AS BODAS DE CANÁ – O QUE DIZ O EVANGELISTA JOÃO - ANÁLISE MÍSTICA

ESTUDOS DOS EVANGELHOS À LUZ DO ESPIRITISMO
[C. TORRES PASTORINO – ALLAN KARDEC]

AS BODAS DE CANÁ – O QUE DIZ O EVANGELISTA JOÃO - ANÁLISE MÍSTICA

João, 2:1-11
1. No terceiro dia, houve um casamento em Caná da Galileia, e achava-se ali a mãe de Jesus; 2. e foram convidados também Jesus e seus discípulos para o casamento. 3. Tendo acabado o vinho, a mãe de Jesus disse-lhe: “Eles não têm mais vinho”; 4. Respondeu-lhe Jesus: “Que (importa isto) a mim e a ti, mulher?

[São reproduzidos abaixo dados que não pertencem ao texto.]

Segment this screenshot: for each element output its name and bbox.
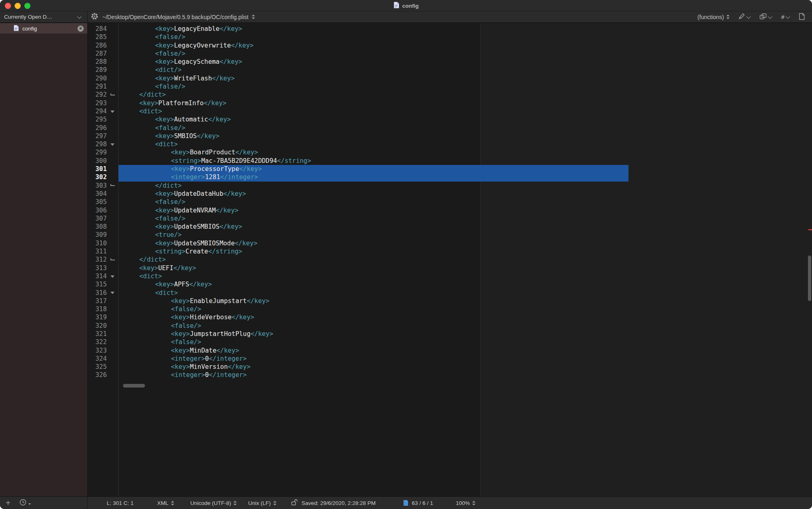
code-line[interactable]: 291<false/> — [88, 82, 812, 91]
lock-toggle-button[interactable] — [291, 499, 298, 507]
code-text[interactable]: <key>HideVerbose</key> — [118, 313, 254, 321]
line-number[interactable]: 304 — [88, 190, 107, 198]
code-text[interactable]: <key>UpdateNVRAM</key> — [118, 206, 238, 214]
code-text[interactable]: <key>LegacyOverwrite</key> — [118, 41, 254, 50]
code-line[interactable]: 284<key>LegacyEnable</key> — [88, 25, 812, 33]
code-text[interactable]: <key>SMBIOS</key> — [118, 132, 220, 140]
code-text[interactable]: <key>UpdateDataHub</key> — [118, 190, 246, 198]
line-number[interactable]: 321 — [88, 330, 107, 338]
line-number[interactable]: 286 — [88, 41, 107, 50]
add-document-button[interactable]: + — [6, 499, 11, 507]
code-line[interactable]: 287<false/> — [88, 50, 812, 58]
counterparts-menu-button[interactable] — [760, 13, 772, 21]
line-number[interactable]: 314 — [88, 272, 107, 280]
close-file-button[interactable]: × — [78, 26, 84, 32]
code-line[interactable]: 305<false/> — [88, 198, 812, 206]
line-number[interactable]: 294 — [88, 107, 107, 115]
line-number[interactable]: 299 — [88, 148, 107, 156]
line-number[interactable]: 289 — [88, 66, 107, 74]
line-number[interactable]: 291 — [88, 82, 107, 91]
code-line[interactable]: 306<key>UpdateNVRAM</key> — [88, 206, 812, 214]
code-line[interactable]: 295<key>Automatic</key> — [88, 115, 812, 123]
line-number[interactable]: 300 — [88, 157, 107, 165]
code-text[interactable]: <key>MinDate</key> — [118, 347, 239, 355]
code-line[interactable]: 290<key>WriteFlash</key> — [88, 74, 812, 82]
line-number[interactable]: 305 — [88, 198, 107, 206]
code-line[interactable]: 303</dict> — [88, 182, 812, 190]
line-number[interactable]: 316 — [88, 289, 107, 297]
code-line[interactable]: 307<false/> — [88, 214, 812, 223]
code-line[interactable]: 321<key>JumpstartHotPlug</key> — [88, 330, 812, 338]
recent-documents-button[interactable] — [19, 499, 31, 507]
horizontal-scrollbar-thumb[interactable] — [123, 384, 145, 388]
code-line[interactable]: 293<key>PlatformInfo</key> — [88, 99, 812, 107]
line-number[interactable]: 315 — [88, 280, 107, 288]
line-number[interactable]: 287 — [88, 50, 107, 58]
code-text[interactable]: <key>APFS</key> — [118, 280, 212, 288]
code-text[interactable]: <false/> — [118, 214, 186, 223]
code-line[interactable]: 300<string>Mac-7BA5B2D9E42DDD94</string> — [88, 157, 812, 165]
code-line[interactable]: 315<key>APFS</key> — [88, 280, 812, 288]
code-line[interactable]: 312</dict> — [88, 256, 812, 264]
line-number[interactable]: 326 — [88, 371, 107, 379]
code-text[interactable]: <false/> — [118, 322, 201, 330]
line-number[interactable]: 324 — [88, 355, 107, 363]
code-text[interactable]: <key>PlatformInfo</key> — [118, 99, 227, 107]
line-number[interactable]: 297 — [88, 132, 107, 140]
code-text[interactable]: <key>ProcessorType</key> — [118, 165, 262, 173]
line-number[interactable]: 323 — [88, 347, 107, 355]
sidebar-source-dropdown[interactable]: Currently Open D… — [0, 11, 88, 22]
encoding-menu[interactable]: Unicode (UTF-8) — [190, 500, 237, 506]
code-text[interactable]: <key>WriteFlash</key> — [118, 74, 235, 82]
line-number[interactable]: 325 — [88, 363, 107, 371]
code-text[interactable]: </dict> — [118, 91, 166, 99]
line-number[interactable]: 306 — [88, 206, 107, 214]
markers-menu-button[interactable] — [739, 13, 751, 21]
code-line[interactable]: 311<string>Create</string> — [88, 247, 812, 256]
line-number[interactable]: 307 — [88, 214, 107, 223]
code-line[interactable]: 296<false/> — [88, 124, 812, 132]
code-line[interactable]: 292</dict> — [88, 91, 812, 99]
code-line[interactable]: 298<dict> — [88, 140, 812, 148]
vertical-scrollbar-thumb[interactable] — [808, 256, 811, 301]
code-line[interactable]: 314<dict> — [88, 272, 812, 280]
code-line[interactable]: 285<false/> — [88, 33, 812, 41]
code-text[interactable]: <dict> — [118, 272, 162, 280]
code-text[interactable]: <false/> — [118, 305, 201, 313]
code-text[interactable]: <false/> — [118, 338, 201, 346]
code-line[interactable]: 323<key>MinDate</key> — [88, 347, 812, 355]
code-text[interactable]: <integer>0</integer> — [118, 371, 247, 379]
code-text[interactable]: <integer>0</integer> — [118, 355, 247, 363]
code-text[interactable]: <dict> — [118, 289, 178, 297]
zoom-menu[interactable]: 100% — [456, 500, 476, 506]
code-line[interactable]: 316<dict> — [88, 289, 812, 297]
code-line[interactable]: 313<key>UEFI</key> — [88, 264, 812, 272]
line-number[interactable]: 295 — [88, 115, 107, 123]
code-text[interactable]: <true/> — [118, 231, 181, 239]
code-line[interactable]: 322<false/> — [88, 338, 812, 346]
line-number[interactable]: 290 — [88, 74, 107, 82]
code-text[interactable]: <key>Automatic</key> — [118, 115, 231, 123]
code-text[interactable]: <key>LegacySchema</key> — [118, 58, 242, 66]
line-number[interactable]: 308 — [88, 223, 107, 231]
code-text[interactable]: <false/> — [118, 124, 186, 132]
fold-open-icon[interactable] — [107, 289, 118, 297]
document-options-button[interactable] — [799, 13, 805, 21]
line-number[interactable]: 313 — [88, 264, 107, 272]
line-number[interactable]: 320 — [88, 322, 107, 330]
code-line[interactable]: 310<key>UpdateSMBIOSMode</key> — [88, 239, 812, 247]
line-number[interactable]: 302 — [88, 173, 107, 181]
code-line[interactable]: 294<dict> — [88, 107, 812, 115]
code-line[interactable]: 324<integer>0</integer> — [88, 355, 812, 363]
line-number[interactable]: 296 — [88, 124, 107, 132]
line-number[interactable]: 301 — [88, 165, 107, 173]
code-text[interactable]: <dict/> — [118, 66, 181, 74]
code-text[interactable]: <integer>1281</integer> — [118, 173, 258, 181]
code-text[interactable]: <false/> — [118, 33, 186, 41]
line-number[interactable]: 317 — [88, 297, 107, 305]
line-number[interactable]: 311 — [88, 247, 107, 256]
code-text[interactable]: <key>UEFI</key> — [118, 264, 196, 272]
code-text[interactable]: <key>JumpstartHotPlug</key> — [118, 330, 273, 338]
code-line[interactable]: 325<key>MinVersion</key> — [88, 363, 812, 371]
code-line[interactable]: 317<key>EnableJumpstart</key> — [88, 297, 812, 305]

Ainda não chegou minha hora”; 5. Disse sua mãe aos serviçais : “Fazei o que ele vos disser”; 6. Ora, estavam ali colocadas seis talhas de pedra, das que os judeus usavam para as purificações, e continha cada uma duas ou três metretas; 7. Disse-lhes Jesus: “Enchei de água as talhas”. Eles as encheram até a borda; 8. Então lhes disse: “Tirai agora e levai ao presidente do banquete”. E eles o fizeram; 9. Quando o presidente do banquete provou a água tornada em vinho, não sabendo donde era (mas o sabiam os serviçais, que haviam tirado água), chamou o noivo; 10. e disse-lhe: “Todo homem põe primeiro o bom vinho, e quando os convidados se embriagaram então lhes apresenta o mais recente; mas tu guardaste o bom vinho até agora”; 11. Jesus fez esta primeira demonstração em Caná da Galileia, e manifestou sua doutrina, e seus discípulos acreditaram nele.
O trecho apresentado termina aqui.